Extracted entries ::
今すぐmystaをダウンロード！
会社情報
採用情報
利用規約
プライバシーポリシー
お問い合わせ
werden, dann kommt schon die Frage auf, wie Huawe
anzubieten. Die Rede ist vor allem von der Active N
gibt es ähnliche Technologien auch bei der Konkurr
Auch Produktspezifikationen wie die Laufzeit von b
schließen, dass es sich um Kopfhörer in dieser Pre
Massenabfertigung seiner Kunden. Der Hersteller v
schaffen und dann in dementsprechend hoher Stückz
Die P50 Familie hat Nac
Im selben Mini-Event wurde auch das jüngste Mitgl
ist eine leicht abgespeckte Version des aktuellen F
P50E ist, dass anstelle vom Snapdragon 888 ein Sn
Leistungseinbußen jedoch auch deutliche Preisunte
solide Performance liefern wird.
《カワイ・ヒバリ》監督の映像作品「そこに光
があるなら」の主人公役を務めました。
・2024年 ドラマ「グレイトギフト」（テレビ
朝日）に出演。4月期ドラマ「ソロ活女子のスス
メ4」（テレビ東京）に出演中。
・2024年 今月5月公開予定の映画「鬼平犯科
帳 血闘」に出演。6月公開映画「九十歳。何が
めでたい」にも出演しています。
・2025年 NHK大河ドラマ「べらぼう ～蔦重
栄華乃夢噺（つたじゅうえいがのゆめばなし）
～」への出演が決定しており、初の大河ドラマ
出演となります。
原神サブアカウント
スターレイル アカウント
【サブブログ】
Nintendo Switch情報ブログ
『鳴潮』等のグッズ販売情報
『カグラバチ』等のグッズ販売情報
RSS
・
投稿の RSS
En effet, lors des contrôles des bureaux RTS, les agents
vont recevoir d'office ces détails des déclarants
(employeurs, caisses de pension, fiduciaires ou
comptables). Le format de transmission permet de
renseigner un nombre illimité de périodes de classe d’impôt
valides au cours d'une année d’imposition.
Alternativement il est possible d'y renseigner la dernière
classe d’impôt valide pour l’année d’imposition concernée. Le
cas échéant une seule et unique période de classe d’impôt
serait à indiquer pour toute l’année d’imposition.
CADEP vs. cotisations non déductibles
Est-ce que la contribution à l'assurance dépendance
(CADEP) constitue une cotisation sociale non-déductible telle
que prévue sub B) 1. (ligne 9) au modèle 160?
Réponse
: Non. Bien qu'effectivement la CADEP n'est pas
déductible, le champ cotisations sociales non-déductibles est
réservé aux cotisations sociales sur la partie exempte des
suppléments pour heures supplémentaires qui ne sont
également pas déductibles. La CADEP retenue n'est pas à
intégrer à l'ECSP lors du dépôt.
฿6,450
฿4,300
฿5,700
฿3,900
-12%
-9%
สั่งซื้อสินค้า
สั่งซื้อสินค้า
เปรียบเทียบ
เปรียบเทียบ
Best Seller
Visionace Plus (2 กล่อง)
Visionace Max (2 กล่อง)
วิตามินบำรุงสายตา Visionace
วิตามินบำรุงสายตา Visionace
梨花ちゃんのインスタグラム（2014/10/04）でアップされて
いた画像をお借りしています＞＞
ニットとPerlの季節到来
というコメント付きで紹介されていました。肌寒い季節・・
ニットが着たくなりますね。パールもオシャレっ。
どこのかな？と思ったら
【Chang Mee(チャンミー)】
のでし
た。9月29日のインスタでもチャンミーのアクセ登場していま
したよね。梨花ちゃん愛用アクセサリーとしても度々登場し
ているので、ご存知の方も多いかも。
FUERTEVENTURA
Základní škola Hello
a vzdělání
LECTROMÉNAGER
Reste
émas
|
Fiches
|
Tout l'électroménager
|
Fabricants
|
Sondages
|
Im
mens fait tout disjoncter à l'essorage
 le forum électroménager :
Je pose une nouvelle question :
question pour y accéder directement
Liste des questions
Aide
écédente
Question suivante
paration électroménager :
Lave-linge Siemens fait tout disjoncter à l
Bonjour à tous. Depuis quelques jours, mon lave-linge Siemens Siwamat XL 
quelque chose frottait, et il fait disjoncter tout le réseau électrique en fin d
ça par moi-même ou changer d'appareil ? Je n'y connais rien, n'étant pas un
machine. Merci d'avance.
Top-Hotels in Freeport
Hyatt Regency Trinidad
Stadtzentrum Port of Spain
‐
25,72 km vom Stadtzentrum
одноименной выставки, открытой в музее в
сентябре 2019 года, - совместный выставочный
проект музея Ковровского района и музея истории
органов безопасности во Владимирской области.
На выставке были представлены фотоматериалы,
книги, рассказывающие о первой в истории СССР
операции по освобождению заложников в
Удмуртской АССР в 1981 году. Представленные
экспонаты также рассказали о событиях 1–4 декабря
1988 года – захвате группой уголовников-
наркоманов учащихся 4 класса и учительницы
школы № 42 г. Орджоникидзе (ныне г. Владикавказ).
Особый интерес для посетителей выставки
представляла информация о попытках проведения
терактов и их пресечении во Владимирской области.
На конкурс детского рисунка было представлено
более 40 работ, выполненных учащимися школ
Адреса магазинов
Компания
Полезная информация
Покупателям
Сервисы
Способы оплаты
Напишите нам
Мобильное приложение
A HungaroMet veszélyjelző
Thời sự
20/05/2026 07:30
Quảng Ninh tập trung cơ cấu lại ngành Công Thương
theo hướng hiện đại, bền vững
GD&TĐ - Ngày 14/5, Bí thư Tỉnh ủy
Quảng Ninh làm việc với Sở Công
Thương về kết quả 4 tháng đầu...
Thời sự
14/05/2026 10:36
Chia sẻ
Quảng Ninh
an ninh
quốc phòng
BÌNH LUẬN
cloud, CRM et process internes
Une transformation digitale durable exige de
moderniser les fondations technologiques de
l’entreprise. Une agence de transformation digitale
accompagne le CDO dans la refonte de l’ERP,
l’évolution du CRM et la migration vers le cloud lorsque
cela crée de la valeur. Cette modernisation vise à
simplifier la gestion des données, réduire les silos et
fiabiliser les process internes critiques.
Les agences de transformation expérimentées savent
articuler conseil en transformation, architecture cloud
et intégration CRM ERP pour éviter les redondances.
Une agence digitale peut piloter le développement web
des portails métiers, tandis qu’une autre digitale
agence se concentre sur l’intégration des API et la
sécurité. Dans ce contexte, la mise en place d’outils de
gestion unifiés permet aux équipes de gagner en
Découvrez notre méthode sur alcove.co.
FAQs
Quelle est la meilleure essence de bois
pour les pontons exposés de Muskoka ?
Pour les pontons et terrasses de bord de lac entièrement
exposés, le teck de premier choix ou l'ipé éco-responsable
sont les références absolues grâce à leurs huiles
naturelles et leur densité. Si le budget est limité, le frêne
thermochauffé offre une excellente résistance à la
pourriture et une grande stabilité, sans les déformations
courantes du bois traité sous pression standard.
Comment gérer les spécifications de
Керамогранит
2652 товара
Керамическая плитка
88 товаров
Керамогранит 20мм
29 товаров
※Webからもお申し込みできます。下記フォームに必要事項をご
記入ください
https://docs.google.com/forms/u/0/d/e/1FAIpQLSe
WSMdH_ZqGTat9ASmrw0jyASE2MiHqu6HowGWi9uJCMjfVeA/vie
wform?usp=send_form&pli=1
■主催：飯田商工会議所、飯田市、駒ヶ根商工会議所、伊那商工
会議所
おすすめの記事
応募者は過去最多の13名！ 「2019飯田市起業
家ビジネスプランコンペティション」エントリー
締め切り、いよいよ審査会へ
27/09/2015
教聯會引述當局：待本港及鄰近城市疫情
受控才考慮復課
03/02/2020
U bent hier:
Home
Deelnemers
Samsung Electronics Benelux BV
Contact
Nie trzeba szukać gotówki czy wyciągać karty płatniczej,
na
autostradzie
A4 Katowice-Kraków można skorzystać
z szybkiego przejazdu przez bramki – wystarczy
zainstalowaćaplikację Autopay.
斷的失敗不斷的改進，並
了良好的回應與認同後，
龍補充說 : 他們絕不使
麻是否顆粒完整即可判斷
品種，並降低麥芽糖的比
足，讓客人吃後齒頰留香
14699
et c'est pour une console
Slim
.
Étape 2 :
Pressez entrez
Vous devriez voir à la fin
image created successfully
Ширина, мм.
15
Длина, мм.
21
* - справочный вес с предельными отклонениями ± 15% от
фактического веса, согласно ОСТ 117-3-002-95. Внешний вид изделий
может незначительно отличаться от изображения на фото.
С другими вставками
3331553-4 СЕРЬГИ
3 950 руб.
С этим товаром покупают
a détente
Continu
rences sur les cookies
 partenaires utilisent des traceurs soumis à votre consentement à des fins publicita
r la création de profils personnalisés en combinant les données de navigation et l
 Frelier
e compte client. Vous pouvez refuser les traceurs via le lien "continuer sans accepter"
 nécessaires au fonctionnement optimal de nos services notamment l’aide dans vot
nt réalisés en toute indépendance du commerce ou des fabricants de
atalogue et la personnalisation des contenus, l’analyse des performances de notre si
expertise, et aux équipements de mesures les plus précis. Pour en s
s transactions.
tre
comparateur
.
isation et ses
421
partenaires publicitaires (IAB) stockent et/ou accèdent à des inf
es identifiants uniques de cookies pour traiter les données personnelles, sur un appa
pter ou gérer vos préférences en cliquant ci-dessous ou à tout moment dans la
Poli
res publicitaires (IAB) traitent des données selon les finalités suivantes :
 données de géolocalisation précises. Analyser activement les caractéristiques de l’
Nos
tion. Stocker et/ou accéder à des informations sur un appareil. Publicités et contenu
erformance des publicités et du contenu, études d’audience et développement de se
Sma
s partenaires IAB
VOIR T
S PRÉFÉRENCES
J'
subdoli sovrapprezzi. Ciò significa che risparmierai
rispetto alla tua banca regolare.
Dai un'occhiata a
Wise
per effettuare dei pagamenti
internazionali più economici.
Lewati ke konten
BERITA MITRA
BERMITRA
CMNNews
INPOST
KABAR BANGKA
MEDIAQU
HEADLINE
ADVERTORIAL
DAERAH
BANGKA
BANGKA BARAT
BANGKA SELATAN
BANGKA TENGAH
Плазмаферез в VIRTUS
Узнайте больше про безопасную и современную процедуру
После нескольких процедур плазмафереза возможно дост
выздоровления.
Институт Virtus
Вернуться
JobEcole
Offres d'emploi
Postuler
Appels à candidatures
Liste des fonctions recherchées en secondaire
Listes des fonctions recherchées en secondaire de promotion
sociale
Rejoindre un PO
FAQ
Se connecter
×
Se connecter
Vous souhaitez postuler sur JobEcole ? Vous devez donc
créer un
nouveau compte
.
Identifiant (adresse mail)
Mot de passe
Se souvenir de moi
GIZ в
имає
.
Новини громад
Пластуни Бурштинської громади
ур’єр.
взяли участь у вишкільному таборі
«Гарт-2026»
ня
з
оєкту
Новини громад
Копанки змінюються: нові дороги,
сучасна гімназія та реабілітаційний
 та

Work instruction ::
Transcribe, please, every line from the first line of the listing above through the line with "Im selben Mini-Event". Keep both ends and nothing else.

Solution for this problem ::
今すぐmystaをダウンロード！
会社情報
採用情報
利用規約
プライバシーポリシー
お問い合わせ
werden, dann kommt schon die Frage auf, wie Huawe
anzubieten. Die Rede ist vor allem von der Active N
gibt es ähnliche Technologien auch bei der Konkurr
Auch Produktspezifikationen wie die Laufzeit von b
schließen, dass es sich um Kopfhörer in dieser Pre
Massenabfertigung seiner Kunden. Der Hersteller v
schaffen und dann in dementsprechend hoher Stückz
Die P50 Familie hat Nac
Im selben Mini-Event wurde auch das jüngste Mitgl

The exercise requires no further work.